Dr Zylstra’s study measured 36 million locations over 1.5 million hectares from 58 years of mapped fires in the 12 national parks and reserves that make up the Australian Alps national parks.
“The greatest difference happens in tall, wet ash forests, which are highly flammable until maturity. But an unburnt, mature Ash forest is more than eight times less likely to burn than younger ash forests. Mature ash forest is the least flammable place in the mountains.”
“Old forests need to be protected. We should nurse older regrowth into its mature stages. This will help the forests survive and make them more resistant to climate change.”
“Frequent fire can even change tall, wet forest into open forest, which is in itself more flammable.”

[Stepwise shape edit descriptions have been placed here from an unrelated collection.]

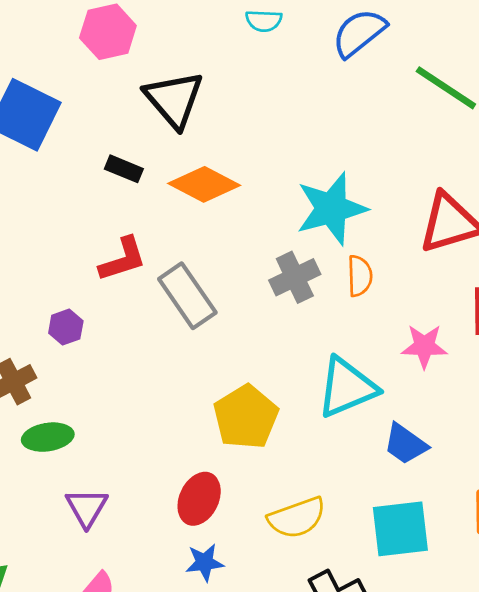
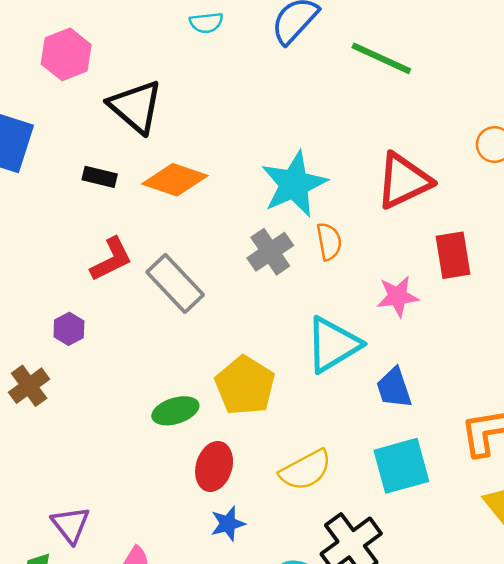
green ellipse: (48, 437) -> (175, 411), moved
blue trapezoid: (405, 444) -> (394, 388), turned 45
purple triangle: (87, 508) -> (71, 525), moved

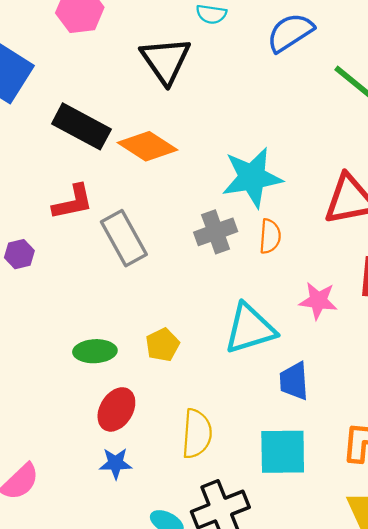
black triangle: (136, 107) -> (166, 60), moved
black rectangle: (100, 177) -> (81, 126), size x1.8
yellow pentagon: (245, 386) -> (163, 345), size x0.6
yellow semicircle: (306, 470) -> (197, 434), turned -72

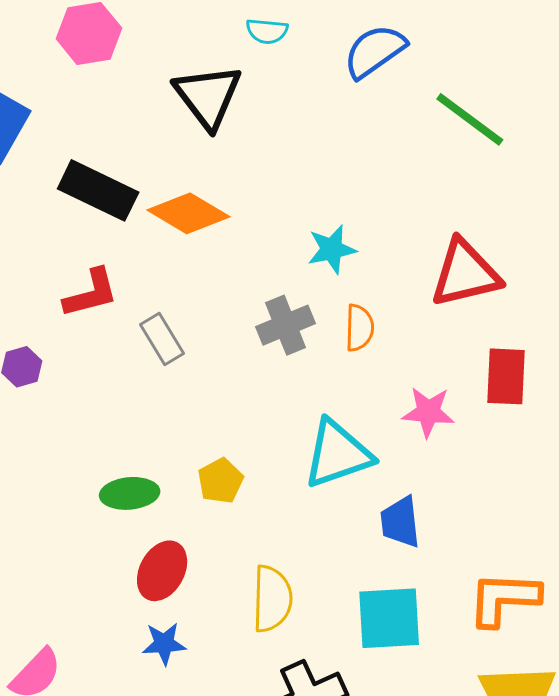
cyan star: (252, 177) -> (332, 249), size x0.6
gray rectangle: (124, 238) -> (162, 339), size x0.7

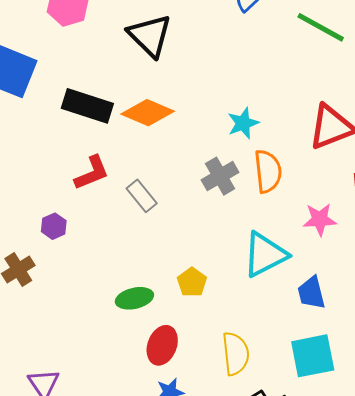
orange semicircle: (359, 328) -> (268, 171), size x1.4

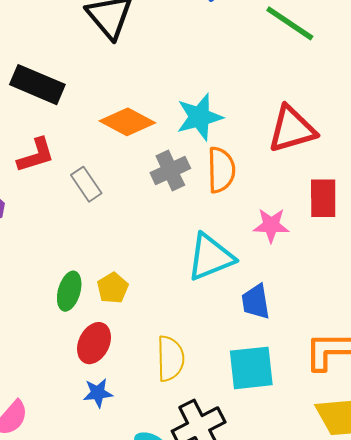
orange diamond: (148, 113) -> (127, 122), moved
cyan star: (243, 123) -> (199, 117), size x1.4
yellow pentagon: (192, 282) -> (113, 288), moved
green ellipse: (134, 298) -> (69, 291), turned -66

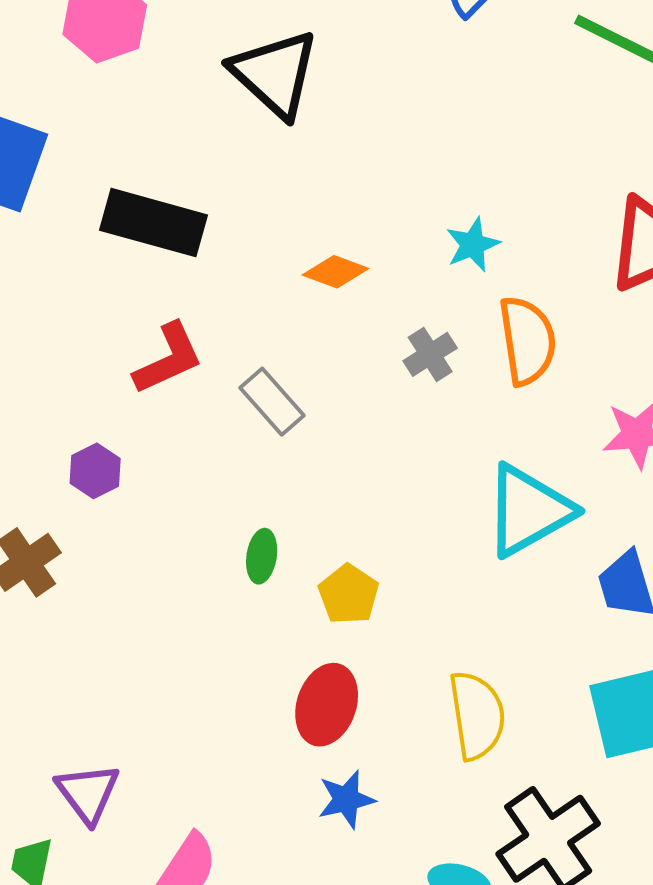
cyan star: (199, 117) -> (473, 245), size x0.6
orange diamond: (127, 122) -> (336, 272), size x0.6
gray cross: (170, 171) -> (430, 354), size x0.7
green ellipse: (69, 291) -> (262, 556), moved, size x0.7

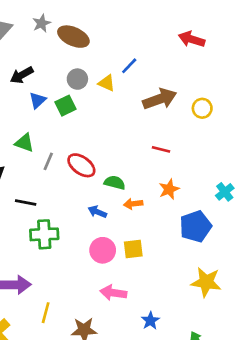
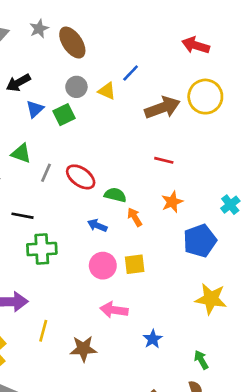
brown ellipse: (73, 37) -> (72, 43), turned 32
yellow circle: (202, 108) -> (205, 97), moved, size x1.6
orange arrow: (133, 204) -> (135, 217), turned 66

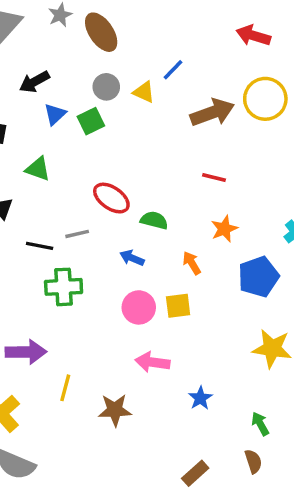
gray line: (46, 173) -> (77, 234), moved, turned 54
orange arrow: (135, 217) -> (192, 263), moved

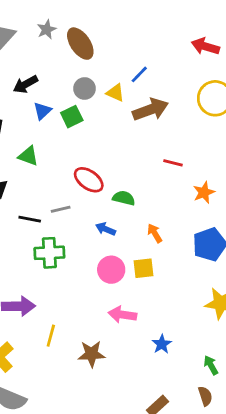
brown arrow: (212, 113) -> (151, 110), moved
orange star: (224, 229) -> (204, 192), moved

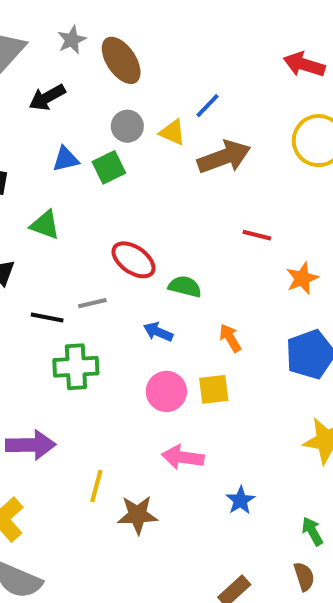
black arrow: (26, 84) -> (47, 97), moved
blue triangle: (42, 111) -> (66, 159), turned 30
yellow line: (51, 336) -> (96, 486), moved

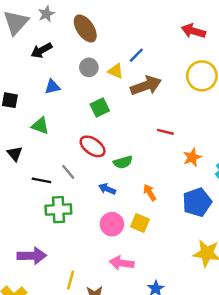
gray star: (72, 40) -> (46, 14), moved
green square: (109, 167) -> (100, 107), moved
green semicircle: (185, 287) -> (123, 162), turned 150
gray line: (92, 303) -> (68, 172), turned 63
yellow square: (214, 389) -> (140, 223), turned 30

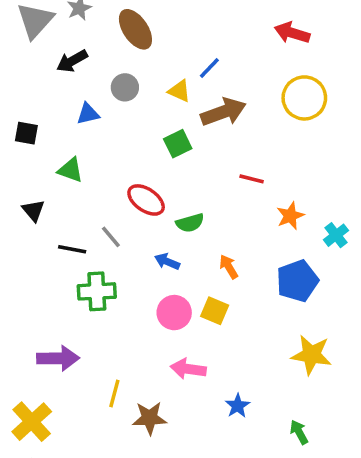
gray circle: (89, 67) -> (125, 87), moved
green square: (100, 107) -> (178, 144), moved

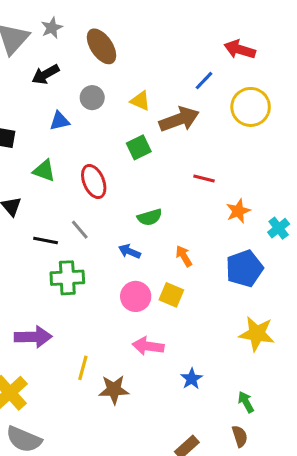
blue line: (209, 68) -> (204, 81), moved
red ellipse: (146, 200) -> (94, 182), moved, turned 32

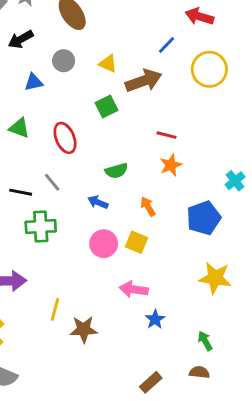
orange star: (238, 211) -> (171, 165), moved
pink arrow: (148, 346) -> (134, 289), moved
brown semicircle: (240, 436) -> (199, 372), turned -66

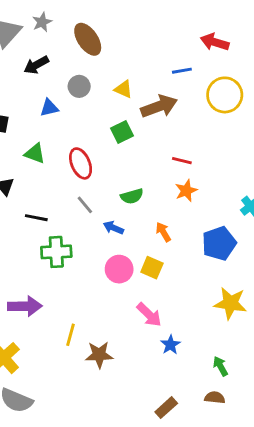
blue line: (166, 45) -> (182, 71), turned 36
gray line: (52, 182) -> (85, 205), moved
pink arrow: (134, 289) -> (149, 315), turned -144

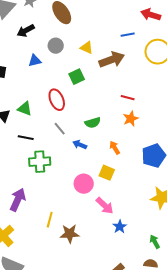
green square: (122, 132) -> (77, 77), moved
green triangle: (35, 153) -> (25, 109), moved
pink circle: (119, 269) -> (84, 184), moved
purple arrow: (25, 306) -> (18, 200), turned -65

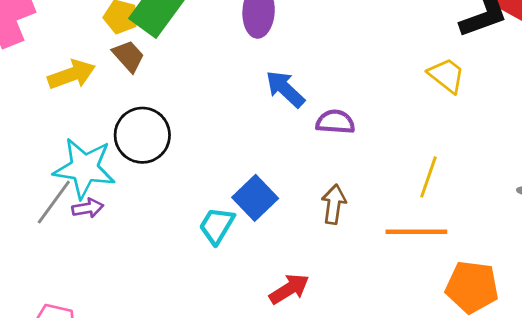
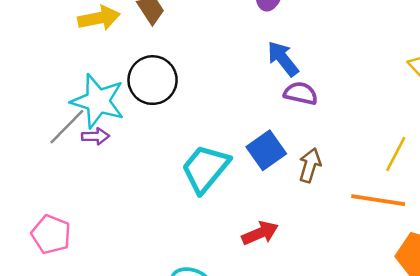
purple semicircle: (335, 122) -> (301, 93), moved
blue square: (255, 198) -> (266, 150), moved
cyan trapezoid: (217, 226) -> (205, 169), size x1.5

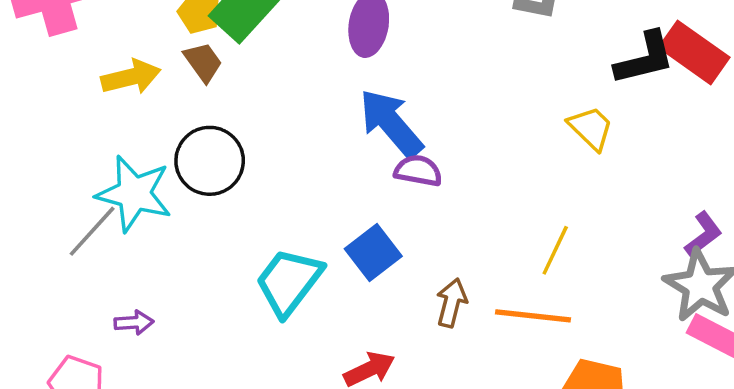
blue arrow: (283, 59) -> (391, 123), size x1.4
purple arrow: (95, 136) -> (134, 323), moved
brown arrow: (310, 165) -> (452, 303), moved

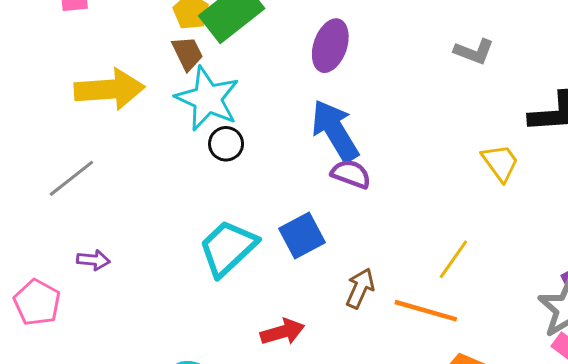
yellow arrow: (131, 77) -> (110, 89), moved, size x1.4
black circle: (210, 161) -> (226, 144), moved, size x0.6
cyan star: (134, 194) -> (207, 99), moved

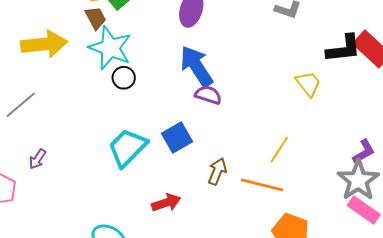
purple arrow: (93, 260) -> (37, 159), turned 120

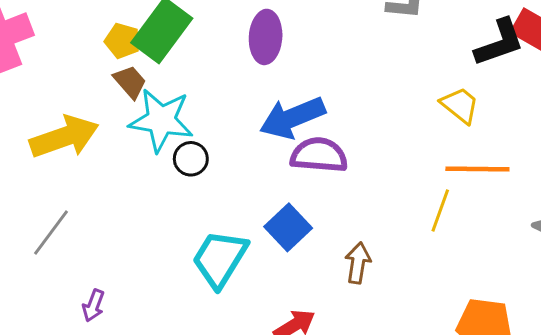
blue arrow: (197, 66) -> (292, 118), turned -66
purple semicircle: (208, 95) -> (319, 155), size x1.4
orange line: (262, 185) -> (477, 169), moved

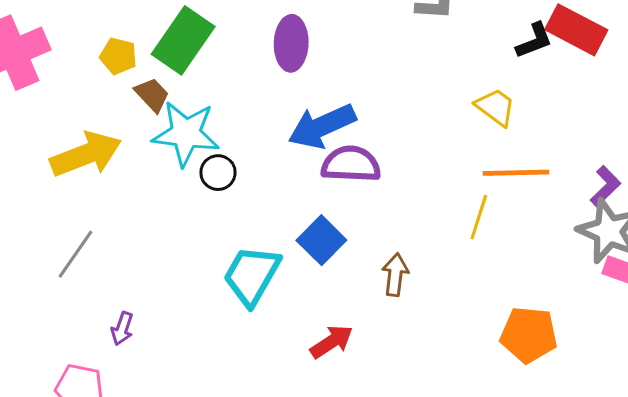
yellow pentagon: (122, 41) -> (118, 56), moved
black L-shape: (499, 43) -> (534, 41), size x0.7

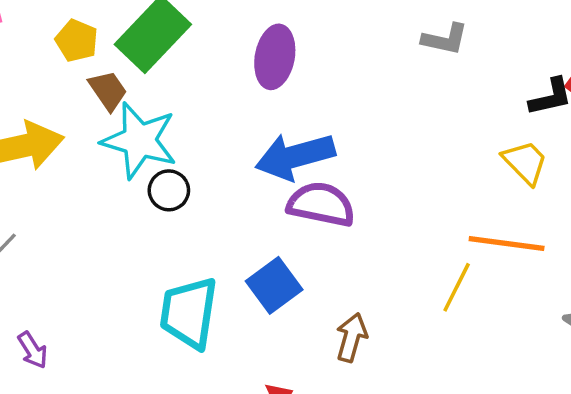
yellow trapezoid: (496, 107) -> (525, 162), moved
cyan trapezoid: (252, 275) -> (189, 313), turned -30
purple arrow: (122, 329) -> (33, 350), turned -60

Following fire, Ash forests become increasingly flammable for the first decade or so. After this point, the trees become increasingly difficult to ignite, creating a protective, low-flammability environment.
Dr Zylstra’s findings are similar to others arising across the dry eucalypt forests of southeast Australia. Over the past few years, researchers have found that fires become more likely in many forests that have recently burnt. Similar findings have come from parts of America and New Zealand.
“The message from many ecosystems across the world is that while we’ve been assuming otherwise, fire has been breaking their defences and feeding more fire,” says Dr Zylstra.
“This may not be universal, but as climate change gives us a drier landscape, we can no longer afford to simplify these communities into a fuel load. There is vast complexity at work.”
The research findings on fire behaviour in the Australian Alps were published in the August 2018 issue of the journal Austral Ecology.
Main photo: Snowgums such as these are killed by very low intensity fires, and these communities remain flammable until the canopy has re-formed and the fire-germinated shrubs begin to thin and allow more space for grasses and herbfield.